The second rule is, don’t forget the first rule.
Neal’s Note: If you need to open a new IRA the custodian will ask you who the beneficiaries should be. Use that as a cue to make sure your existing accounts are set up correctly.
One of my colleagues told me about a disaster just this morning. It happened because Jim (her client) forgot about rule #1. Jim and Debbi divorced over 10 years ago. Before the divorce, Debbi was Jim’s beneficiary. The divorce decree mandated that Jim hand over 50% of his IRA to Debbi – which he did. But he never changed the beneficiary designation.
My colleague Melinda told her client Jim to update his IRA beneficiary form but he never got around to it. He set up a will and a trust after the divorce and thought he was covered. Can you guess what happened?
Jim dropped dead and Debbi is going to get the rest of the money. This is not what Jim would have wanted, but it’s the way it’s going to be.

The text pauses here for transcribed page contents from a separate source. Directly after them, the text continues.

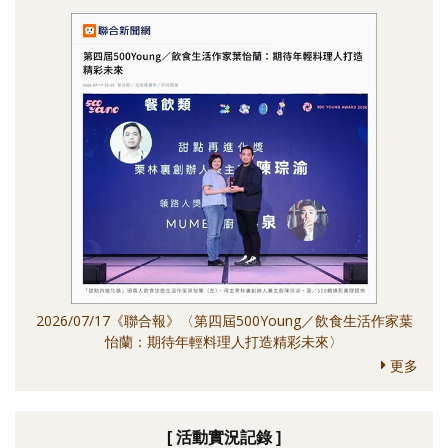
2026/07/17《聯合報》〈第四屆500Young／飲食生活作家葉
怡蘭：期待年輕料理人打造精彩未來〉
更多
[ 活動實況記錄 ]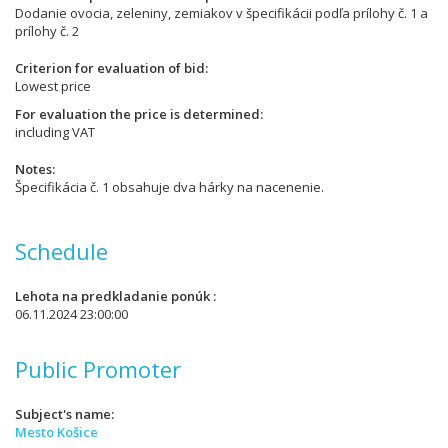
Dodanie ovocia, zeleniny, zemiakov v špecifikácii podľa prílohy č. 1 a
prílohy č. 2
Criterion for evaluation of bid
Lowest price
For evaluation the price is determined
including VAT
Notes
Špecifikácia č. 1 obsahuje dva hárky na nacenenie.
Schedule
Lehota na predkladanie ponúk
06.11.2024 23:00:00
Public Promoter
Subject's name
Mesto Košice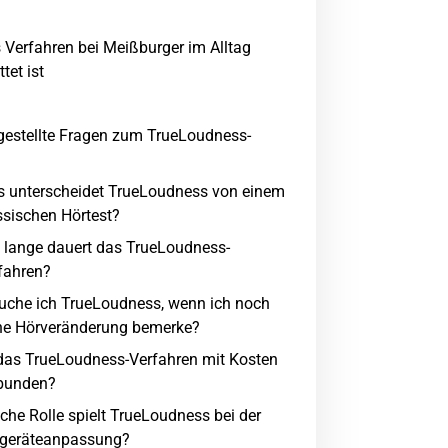
 Verfahren bei Meißburger im Alltag
tet ist
gestellte Fragen zum TrueLoudness-
 unterscheidet TrueLoudness von einem
ssischen Hörtest?
 lange dauert das TrueLoudness-
fahren?
uche ich TrueLoudness, wenn ich noch
ne Hörveränderung bemerke?
 das TrueLoudness-Verfahren mit Kosten
bunden?
che Rolle spielt TrueLoudness bei der
geräteanpassung?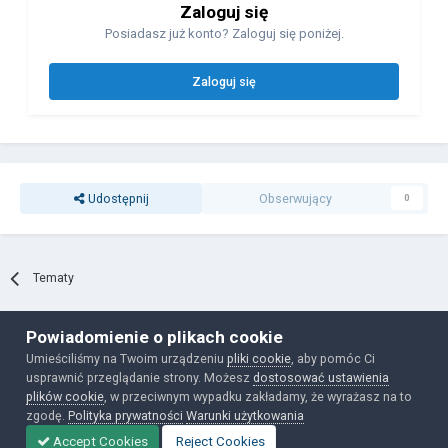
Zaloguj się
Posiadasz już konto? Zaloguj się poniżej.
Zaloguj się
Udostępnij
Obserwujący
0
Tematy
Powiadomienie o plikach cookie
Polityka prywatności
Ciasteczka
Umieściliśmy na Twoim urządzeniu
pliki cookie
, aby pomóc Ci
Powered by Invision Community
usprawnić przeglądanie strony. Możesz
dostosować ustawienia
plików cookie
, w przeciwnym wypadku zakładamy, że wyrażasz na to
zgodę.
Polityka prywatności
Warunki użytkowania
Accept Cookies
Reject Cookies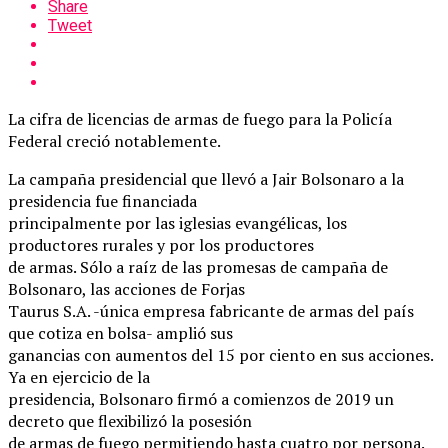
Share
Tweet
La cifra de licencias de armas de fuego para la Policía
Federal creció notablemente.
La campaña presidencial que llevó a Jair Bolsonaro a la
presidencia fue financiada
principalmente por las iglesias evangélicas, los
productores rurales y por los productores
de armas. Sólo a raíz de las promesas de campaña de
Bolsonaro, las acciones de Forjas
Taurus S.A. -única empresa fabricante de armas del país
que cotiza en bolsa- amplió sus
ganancias con aumentos del 15 por ciento en sus acciones.
Ya en ejercicio de la
presidencia, Bolsonaro firmó a comienzos de 2019 un
decreto que flexibilizó la posesión
de armas de fuego permitiendo hasta cuatro por persona.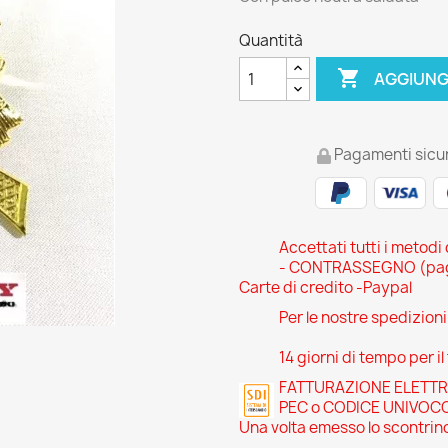
Quantità

AGGIUNG
Pagamenti sicur
Accettati tutti i metodi
- CONTRASSEGNO (pagam
Carte di credito -Paypal
Per le nostre spedizion
14 giorni di tempo per il
FATTURAZIONE ELETTRONI
PEC o CODICE UNIVOC
Una volta emesso lo scontrino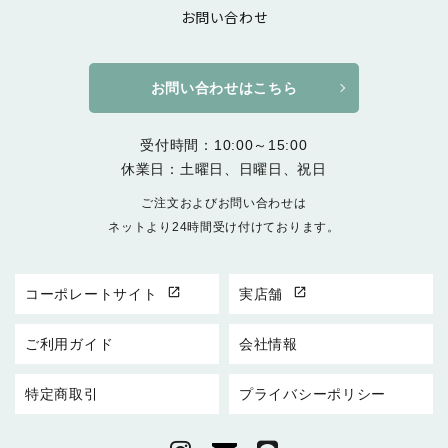
お問い合わせ
お問い合わせはこちら
受付時間：10:00～15:00
休業日：土曜日、日曜日、祝日
ご注文およびお問い合わせは
ネットより24時間受け付けております。
open_in_new
open_in_new
コーポレートサイト
実店舗
ご利用ガイド
会社情報
特定商取引
プライバシーポリシー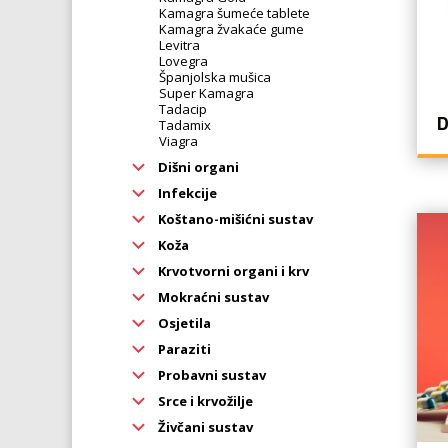
Kamagra šumeće tablete
Kamagra žvakaće gume
Levitra
Lovegra
Španjolska mušica
Super Kamagra
Tadacip
D
Tadamix
Viagra
Dišni organi
Infekcije
Koštano-mišićni sustav
Koža
Krvotvorni organi i krv
Mokraćni sustav
Osjetila
Paraziti
Probavni sustav
Srce i krvožilje
Živčani sustav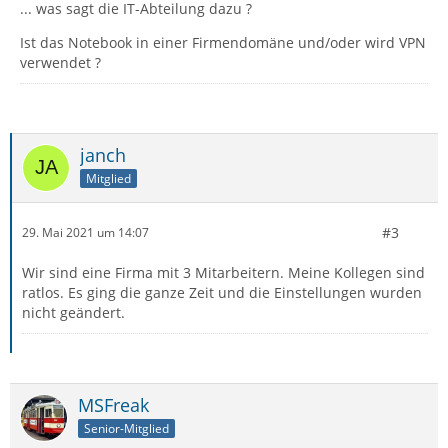
... was sagt die IT-Abteilung dazu ?
Ist das Notebook in einer Firmendomäne und/oder wird VPN
verwendet ?
janch
Mitglied
#3
29. Mai 2021 um 14:07
Wir sind eine Firma mit 3 Mitarbeitern. Meine Kollegen sind
ratlos. Es ging die ganze Zeit und die Einstellungen wurden
nicht geändert.
MSFreak
Senior-Mitglied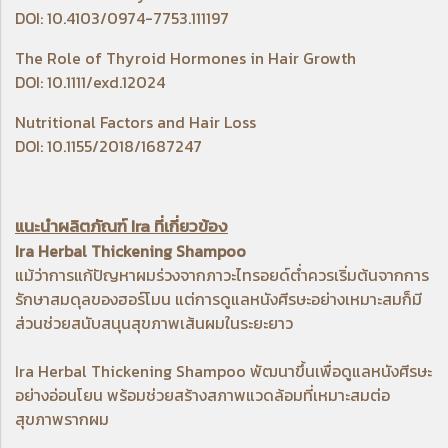
DOI: 10.4103/0974-7753.111197
The Role of Thyroid Hormones in Hair Growth
DOI: 10.1111/exd.12024
Nutritional Factors and Hair Loss
DOI: 10.1155/2018/1687247
แนะนำผลิตภัณฑ์ Ira ที่เกี่ยวข้อง
Ira Herbal Thickening Shampoo
แม้ว่าการแก้ปัญหาผมร่วงจากภาวะไทรอยด์ต่ำควรเริ่มต้นจากการ
รักษาสมดุลของฮอร์โมน แต่การดูแลหนังศีรษะอย่างเหมาะสมก็มี
ส่วนช่วยสนับสนุนสุขภาพเส้นผมในระยะยาว
Ira Herbal Thickening Shampoo
พัฒนาขึ้นเพื่อดูแลหนังศีรษะ
อย่างอ่อนโยน พร้อมช่วยสร้างสภาพแวดล้อมที่เหมาะสมต่อ
สุขภาพรากผม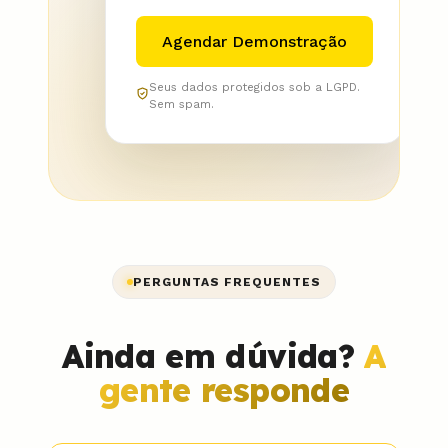
Seus dados protegidos sob a LGPD.
Sem spam.
PERGUNTAS FREQUENTES
Ainda em dúvida?
A
gente responde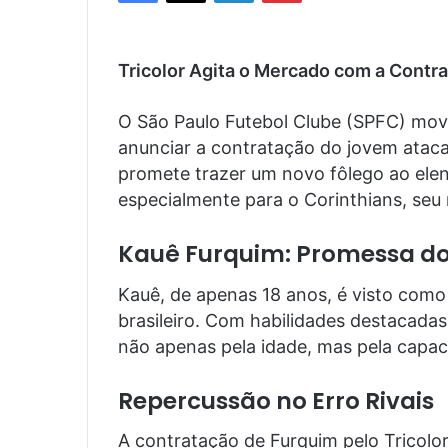
Tricolor Agita o Mercado com a Contr
O São Paulo Futebol Clube (SPFC) mov
anunciar a contratação do jovem ataca
promete trazer um novo fôlego ao ele
especialmente para o Corinthians, seu ri
Kauê Furquim: Promessa do 
Kauê, de apenas 18 anos, é visto com
brasileiro. Com habilidades destacada
não apenas pela idade, mas pela capaci
Repercussão no Erro Rivais
A contratação de Furquim pelo Tricol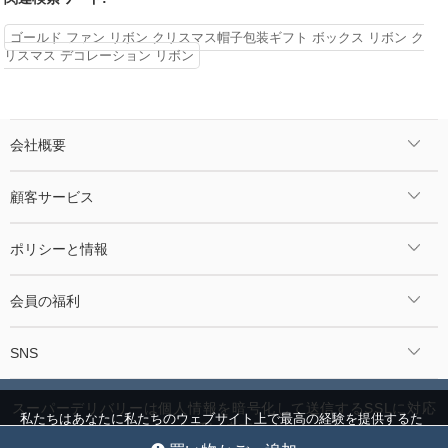
ゴールド ファン リボン クリスマス帽子包装ギフト ボックス リボン ク
リスマス デコレーション リボン
会社概要
顧客サービス
ポリシーと情報
会員の福利
SNS
スーパーデリバリーは個人情報を暗号化して送信するSSLに対応
私たちはあなたに私たちのウェブサイト上で最高の経験を提供するた
しています。
めにクッキーを使用しています。
クッキー設定
全員を受け入れ
©2024 Jcnmall.com All Rights Reserved.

And it’s a shame. Jim’s new spouse was counting on that money and now she’s going to be…shall we say…disappointed? This isn’t complicated. If you want to protect your IRA beneficiary, take care of this today.
Even if you haven ‘t divorced recently, you really should check your beneficiary forms every few years and make sure they reflect your wishes. You should do this no matter what – even if nothing in your life changes.
Your IRA beneficiary form is the most important estate planning tool you have. Please don’t ignore it. Of all the IRA restrictions, this is the one you should be most concerned about. And once you study up on that, take a few extra minutes to get familiar with IRAs in general. It’s not that complicated and the benefits are huge.
So…tell me, and please be honest…when was the last time you reviewed your IRA beneficiary forms? What have you done to protect your IRA beneficiaries?